Internal revenue code Section 1031 provides that no gain or loss is recognized where a taxpayer exchanges property used in a trade or business or held for investment solely for like kind property used in a trade or business or held for investment. If the taxpayer receives cash or other than like kind property, gain will be recognized to the extent of the value of the other property or money, commonly called “boot”, received by the taxpayer. In the real estate investment area, S1031 can be a boon. Rather than sell an investment property and purchase a new investment property, a taxpayer can utilize the provisions of IRC S1031 and defer the recognition of the gain. This deferral allows the investor to purchase that much more property since no taxes will be paid as a result of the disposition of the first property.

The likelihood that a person who wants to exchange his/her investment three family house for an office building will find an owner of an office building who wants a three family house is non-existent. The solution is the use of a Qualified Intermediary (QI). By utilizing the services of a QI, the exchange transaction is nothing more than the sale of the existing property and the purchase of the desired property.

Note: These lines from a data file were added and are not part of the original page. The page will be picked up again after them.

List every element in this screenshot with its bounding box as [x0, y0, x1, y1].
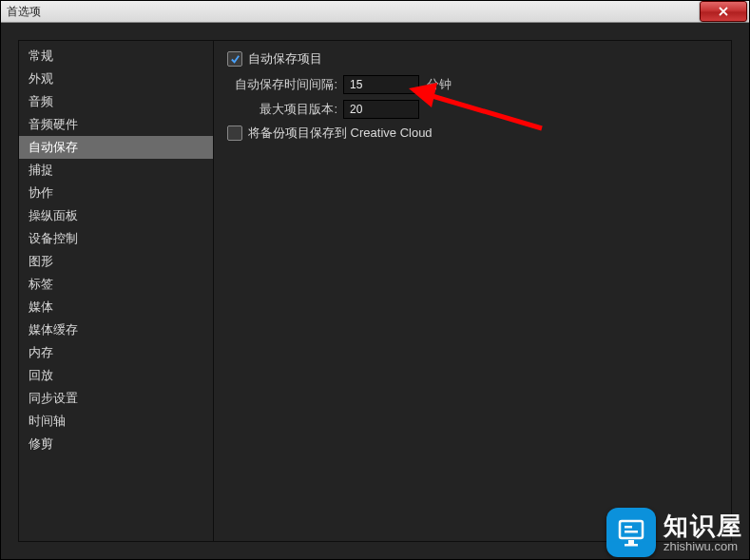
watermark-icon [606, 508, 656, 557]
auto-save-checkbox[interactable] [227, 51, 242, 67]
interval-unit: 分钟 [427, 76, 452, 93]
svg-rect-6 [625, 544, 638, 547]
content-area: 自动保存项目 自动保存时间间隔: 分钟 最大项目版本: 将备份项目保存到 Cre… [214, 41, 731, 541]
sidebar-item-17[interactable]: 修剪 [19, 433, 213, 455]
sidebar-item-8[interactable]: 设备控制 [19, 227, 213, 250]
interval-label: 自动保存时间间隔: [227, 76, 337, 93]
sidebar-item-16[interactable]: 时间轴 [19, 410, 213, 433]
sidebar-item-2[interactable]: 音频 [19, 90, 213, 113]
interval-input[interactable] [343, 75, 419, 94]
close-icon [718, 7, 729, 16]
sidebar-item-5[interactable]: 捕捉 [19, 159, 213, 182]
svg-rect-2 [620, 521, 643, 538]
sidebar-item-10[interactable]: 标签 [19, 273, 213, 296]
sidebar-item-15[interactable]: 同步设置 [19, 387, 213, 410]
sidebar-item-7[interactable]: 操纵面板 [19, 204, 213, 227]
svg-rect-3 [625, 526, 632, 529]
window-body: 常规外观音频音频硬件自动保存捕捉协作操纵面板设备控制图形标签媒体媒体缓存内存回放… [1, 23, 749, 559]
sidebar-item-4[interactable]: 自动保存 [19, 136, 213, 159]
sidebar-item-12[interactable]: 媒体缓存 [19, 319, 213, 341]
sidebar-item-1[interactable]: 外观 [19, 68, 213, 90]
backup-cc-checkbox[interactable] [227, 126, 242, 141]
max-versions-row: 最大项目版本: [227, 100, 718, 119]
auto-save-label: 自动保存项目 [248, 50, 322, 68]
sidebar-item-3[interactable]: 音频硬件 [19, 113, 213, 136]
svg-rect-5 [628, 540, 634, 544]
preferences-window: 首选项 常规外观音频音频硬件自动保存捕捉协作操纵面板设备控制图形标签媒体媒体缓存… [0, 0, 750, 560]
backup-cc-row: 将备份项目保存到 Creative Cloud [227, 125, 718, 142]
interval-row: 自动保存时间间隔: 分钟 [227, 75, 718, 94]
close-button[interactable] [700, 1, 747, 22]
check-icon [230, 54, 240, 65]
watermark-en: zhishiwu.com [663, 540, 743, 552]
window-title: 首选项 [7, 4, 41, 20]
sidebar-item-9[interactable]: 图形 [19, 250, 213, 273]
sidebar-item-11[interactable]: 媒体 [19, 296, 213, 319]
sidebar-item-6[interactable]: 协作 [19, 182, 213, 204]
sidebar-item-14[interactable]: 回放 [19, 364, 213, 387]
max-versions-label: 最大项目版本: [227, 101, 337, 118]
backup-cc-label: 将备份项目保存到 Creative Cloud [248, 125, 433, 142]
watermark-text: 知识屋 zhishiwu.com [663, 513, 743, 552]
titlebar: 首选项 [1, 1, 749, 23]
main-panel: 常规外观音频音频硬件自动保存捕捉协作操纵面板设备控制图形标签媒体媒体缓存内存回放… [18, 40, 732, 542]
svg-rect-4 [625, 531, 638, 533]
sidebar-item-13[interactable]: 内存 [19, 341, 213, 364]
max-versions-input[interactable] [343, 100, 419, 119]
sidebar-item-0[interactable]: 常规 [19, 45, 213, 68]
watermark-cn: 知识屋 [663, 513, 743, 538]
auto-save-row: 自动保存项目 [227, 50, 718, 68]
monitor-icon [615, 516, 647, 549]
category-sidebar: 常规外观音频音频硬件自动保存捕捉协作操纵面板设备控制图形标签媒体媒体缓存内存回放… [19, 41, 214, 541]
watermark: 知识屋 zhishiwu.com [606, 508, 743, 557]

The taxpayer enters into an agreement with the QI wherein the taxpayer agrees to exchange the existing property for property to be designated by the taxpayer.


The taxpayer contracts for the sale of the existing property upon the terms and conditions satisfactory to the taxpayer.


Pursuant to the exchange agreement, the contract of sale is assigned to the QI.


On the closing date, pursuant to instructions from the QI, the taxpayer deeds the existing property to the buyer and the proceeds of the sale are obtained by QI.


Within the time period set out in the Internal Revenue Code and the regulations, the taxpayer designates to the QI, in writing, the property(ies) the QI is to obtain in order to satisfy its obligation under the exchange agreement.


The taxpayer enters into a purchase and sale agreement for one or more of the designated properties upon terms agreeable to the taxpayer. The contract is assigned to the QI. At the closing, the QI forwards the money it is holding from the sale of the taxpayer’s old property to the closing agent to be applied toward the purchase price. Any additional monies will be supplied directly by the taxpayer or will be obtained through mortgage financing obtained by the taxpayer.


Pursuant to instructions of the QI, the seller will deed the replacement property directly to the taxpayer and the exchange is completed.


The use of QI simplifies the exchange process to nothing more than a sale and a purchase. In fact, but for a clause referencing the exchange to be included in the contract of sale for the existing property and the contract for the replacement property, neither buyer nor seller has any involvement in the exchange process.